I am amazed by and grateful for the fact that meditation and mindfulness are becoming so popular. I see it not just a temporary trend — but rather, the ultimate way for humanity to move forward. With all the social, economic and environmental problems we’re facing, we cannot any longer afford to act as if we lived in separation from one another.
Cultivating mindfulness empowers us to see the workings of the law of cause and effect — as well as perceive our intimate connection to one another. This is why I suspect that mindfulness might be among the most crucial factors for the human race to thrive — or even, to survive.

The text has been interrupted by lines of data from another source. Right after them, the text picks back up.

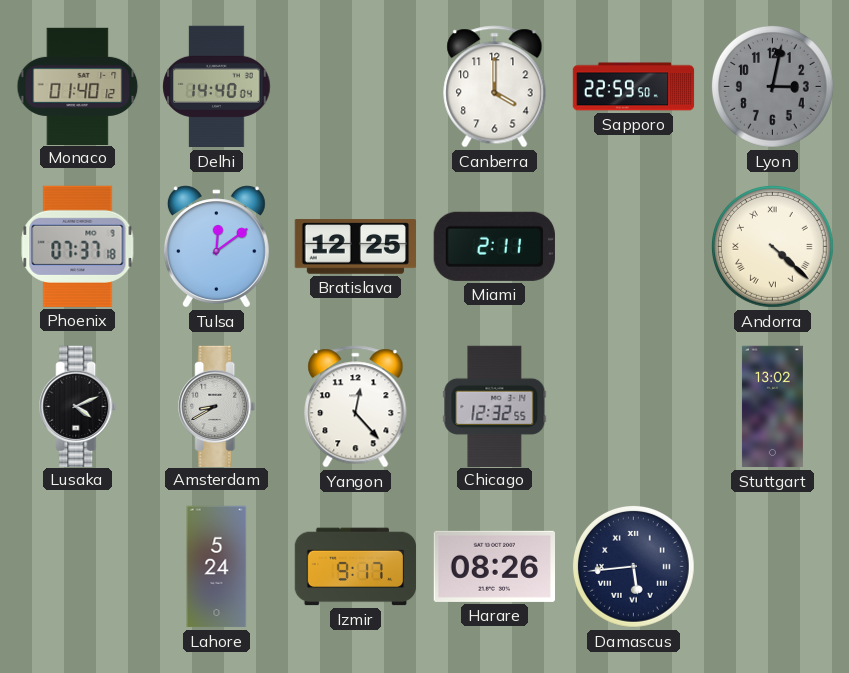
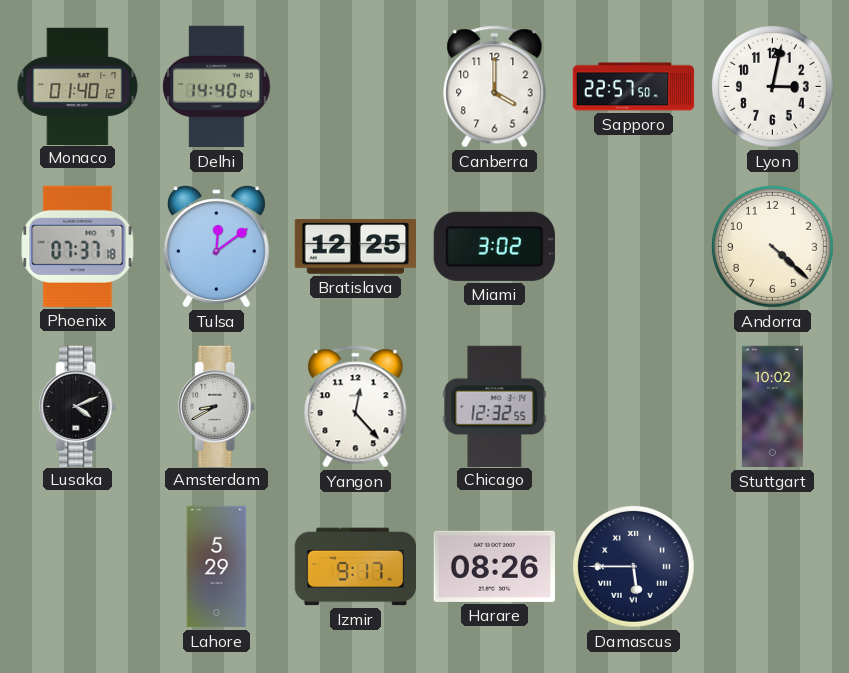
Sapporo: 22:59 -> 22:57
Lyon dial: grey -> white
Miami: 2:11 -> 3:02
Andorra numerals: Roman -> Arabic
Stuttgart: 13:02 -> 10:02
Lahore: 5:24 -> 5:29
Damascus: 5:44 -> 5:45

Acknowledging its significance, we must also realize that mindfulness only does the intended job when it’s teamed up with other qualities of a good life. These are universal competences that philosophers and spiritual teachers have been advocating for centuries. Compassion, equanimity and accommodating the impermanence of life — these concepts are nothing new. We all quietly know their power. We just sometimes set them aside — especially in the moments when it feels easier to act upon judgment or desire instead.
But if you decide to practice mindfulness — there is no point in trying to do it in a void. The principles of the good life have been known for ages and shouldn’t be ignored. Leveraging them with your ever-increasing awareness may be the doorway to experiences that were unavailable to you before.